Ford on Track to Meet Target Growth in China
China is quickly becoming one of the most promising growth markets for Ford in the coming years. Sales in this emerging market are already up 59% at the start of 2014 compared with the same time period in 2013. The Chinese auto market as a whole is expected to grow at least 30% by 2020 and Ford already controls more than 4% of the total market. The company has also begun to implement aggressive growth strategies and invested highly in the region in order to increase its market share in this fast growing market.
In order to secure this growth, the company has already built four new factories in China and plans to build 14 new plants around the world, including China over the coming year. Along with these new manufacturing facilities, Ford plans to launch 23 new vehicles onto the market in 2014 (more than double the 11 it released in the prior year).
Digging its Heels into the Indian Market
With India poised to become the third largest automobile market by 2020, Ford has already initiated plans for expansion in this region. Plans to increase the number of manufacturing facilities in the country as well as increase the number of vehicles it exports to this emerging market are already intended to take affect by the year’s end.
This means investors can expect to see the benefits of Ford’s aggressive business strategy very soon making the company an attractive investment particularly for enterprise investors. However, some potential road blocks lying ahead for Ford include its relatively weak market share in India (just 3% despite being in the market for more than 15 years) and its relatively low variety of vehicles sold in the region.
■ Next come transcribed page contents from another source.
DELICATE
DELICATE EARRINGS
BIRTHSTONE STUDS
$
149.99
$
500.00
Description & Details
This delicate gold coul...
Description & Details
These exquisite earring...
Hopefully, Ford’s expansionist strategies directed toward India will help to change these factors and help to further spur growth in this potentially profitable market.
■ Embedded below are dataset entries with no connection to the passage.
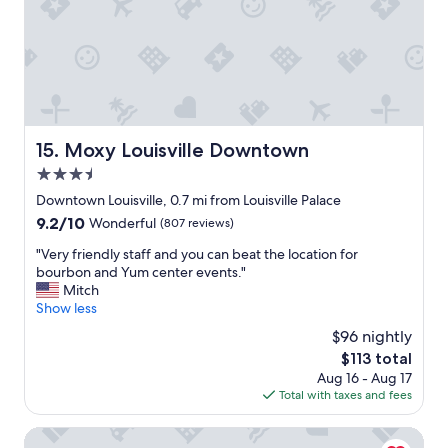
p
n
o
f
s
o
e
r
d
w
f
a
r
l
o
k
Moxy Louisville Downtown
15. Moxy Louisville Downtown
m
i
a
3.5
n
1
g
star
Downtown Louisville, 0.7 mi from Louisville Palace
8
L
property
9.2
9.2/10
Wonderful
(807 reviews)
0
o
out
0
u
"
"Very friendly staff and you can beat the location for
of
s
i
V
bourbon and Yum center events."
10,
h
s
e
Mitch
Wonderful,
a
v
r
Show less
(807
t
i
y
reviews)
c
$96 nightly
l
f
o
l
The
$113 total
r
m
e
price
Aug 16 - Aug 17
i
p
"
is
Total with taxes and fees
e
a
$113
n
n
d
Holiday Inn Express & Suites Louisville Downtown by IHG
y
By some estimates, Ford’s stock is severely undervalued: selling at $15.47 as of March 22nd when it should be selling at about $30 per share. The company’s intrinsic value is reflected in its diluted earnings per share which have risen from -$3.60 five years ago up to $2.23 at the end of 2013. Thus, while the current stock price implies that the market is expecting negative growth from the company, its earnings per share growth over the past five years in addition to its consistent growth in cash flow from operations show that the company is ready to see meaningful growth in the coming years.
Current revenues from and increased investments in emerging markets like China and India confirm what Ford’s financial records have already been telling us and despite the depression in the stock price witnessed since the beginning of February, the company has already been proving its potential in international markets and eventually, investors will have to take notice and correct the currently deflated valuation of Ford’s stock.